After the election results came in, I posted about the implications for the Turnbull government of dealing with One Nation as if it were a normal and legitimate political party.

“It seems likely, however, that Turnbull is going to treat One Nation, for the first time in Australia, as a normal political party, and to negotiate with Hanson as an equal. That would be a new low for him, and for Australia. And, sooner or later, it will come back to bit him and the LNP. For an object lesson in the dangers of courting racist votes while maintaining a claim to be non-racist, he need only look at the US Republican party.”

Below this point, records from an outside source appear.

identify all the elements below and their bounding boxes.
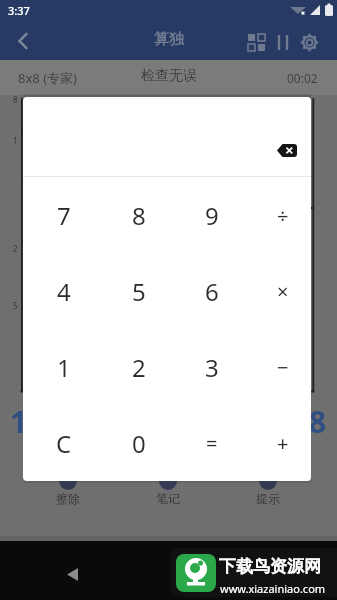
button[interactable]: 6 bbox=[177, 253, 247, 329]
button[interactable]: 1 bbox=[29, 329, 99, 405]
staticText: 9 bbox=[205, 199, 219, 232]
button[interactable]: 3 bbox=[177, 329, 247, 405]
button[interactable]: = bbox=[177, 405, 247, 481]
button[interactable] bbox=[296, 28, 322, 56]
button[interactable]: 4 bbox=[29, 253, 99, 329]
button[interactable] bbox=[271, 28, 295, 56]
button[interactable]: ÷ bbox=[248, 177, 311, 253]
button[interactable]: 擦除 bbox=[38, 490, 98, 507]
button[interactable]: 8 bbox=[104, 177, 174, 253]
button[interactable]: C bbox=[29, 405, 99, 481]
staticText: 8x8 (专家) bbox=[18, 69, 77, 87]
button[interactable] bbox=[8, 26, 38, 56]
button[interactable]: 2 bbox=[104, 329, 174, 405]
staticText: − bbox=[277, 354, 289, 381]
staticText: 5 bbox=[13, 300, 18, 311]
button[interactable]: 0 bbox=[104, 405, 174, 481]
staticText: 7 bbox=[57, 199, 71, 232]
staticText: 8 bbox=[132, 199, 146, 232]
staticText: 00:02 bbox=[287, 70, 318, 86]
staticText: 4 bbox=[57, 275, 71, 308]
button[interactable]: + bbox=[248, 405, 311, 481]
staticText: + bbox=[277, 430, 289, 457]
button[interactable]: 5 bbox=[104, 253, 174, 329]
staticText: 笔记 bbox=[156, 491, 180, 506]
staticText: 1 bbox=[13, 135, 18, 146]
button[interactable]: 下载鸟资源网 bbox=[170, 548, 337, 597]
button[interactable]: 笔记 bbox=[138, 490, 198, 507]
staticText: 6 bbox=[205, 275, 219, 308]
staticText: = bbox=[206, 430, 218, 457]
staticText: 8 bbox=[309, 401, 327, 442]
staticText: 下载鸟资源网 bbox=[219, 556, 321, 577]
staticText: ÷ bbox=[277, 202, 289, 229]
staticText: 检查无误 bbox=[141, 67, 197, 85]
staticText: 提示 bbox=[256, 491, 280, 506]
button[interactable] bbox=[271, 137, 303, 164]
staticText: 1 bbox=[57, 351, 71, 384]
staticText: 5 bbox=[132, 275, 146, 308]
staticText: 1 bbox=[10, 401, 28, 442]
staticText: 2 bbox=[132, 351, 146, 384]
button[interactable] bbox=[243, 28, 269, 56]
staticText: 2 bbox=[13, 243, 18, 254]
staticText: 3:37 bbox=[8, 3, 30, 18]
button[interactable]: 7 bbox=[29, 177, 99, 253]
staticText: × bbox=[277, 278, 289, 305]
staticText: 算独 bbox=[154, 30, 184, 49]
button[interactable] bbox=[52, 558, 92, 590]
staticText: 0 bbox=[132, 427, 146, 460]
staticText: 3 bbox=[205, 351, 219, 384]
button[interactable]: 9 bbox=[177, 177, 247, 253]
button[interactable]: 提示 bbox=[238, 490, 298, 507]
button[interactable]: − bbox=[248, 329, 311, 405]
staticText: C bbox=[56, 427, 72, 460]
button[interactable]: × bbox=[248, 253, 311, 329]
staticText: 擦除 bbox=[56, 491, 80, 506]
staticText: www.xiazainiao.com bbox=[220, 581, 326, 596]
staticText: 8 bbox=[13, 94, 18, 105]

It is already clear that this analysis fell far short of the mark. Far from being “just another minor party”, One Nation has become a semi-formal member of the LNP Coalition and part of the dominant right-wing grouping within that coalition. The two most striking developments, among many, are:

  • The decision of the Queensland LNP to preference One Nation ahead of Labor. This is unusual in itself, given that no election is in prospect any time soon, and it is a radical reversal of the pre-election position of putting One Nation last; and
  • The alliance between One Nation and the LNP right to promote a change to hate speech laws, allowing racial speech that “offends” or “insults” the target.

I remain convinced that this will prove a path to disaster for the LNP in the long run, but it could do a great deal of damage to Australia while the LNP-ONP coalition remains in office.

The 18C issue — a whole post to itself, but the central point here is that this move does not reflect any general commitment to free speech, along the (apocryphal) Voltairian line that “I disagree with what you say, but defend to the death your right to say it”. The backers of this proposal are people who want to exercise the freedom to make offensive and insulting racial attacks.

Of course, it’s important to avoid the ad hominem fallacy here. The claim that “people have a right to be bigots” isn’t invalidated by the fact that most of its proponents (though not, I think, George Brandis) are bigots themselves. But the simple political fact is that racists are now viewed as acceptable by the LNP, and are already a substantial, if not dominant, faction within that party. Most of this faction has no interest in free speech for anyone but themselves.

If any change to laws governing public speech is to be addressed by this Parliament, it should not take the form of an escape clause specifically designed for bigots. Rather we should be looking at a general guarantee of free speech, something that does not currently exist in Australia.

Finally, I’ll repeat, in sharper form, a question I’ve raised before. If right-wing LNP backbenchers have a consequence-free right to vote against party policy on hate speech, why don’t supporters of equal marriage have the same right? The most obvious target of this question is former IPA official Tim Wilson, who has vigorously attacked 18C while toeing the party line on equal marriage, despite his stated support.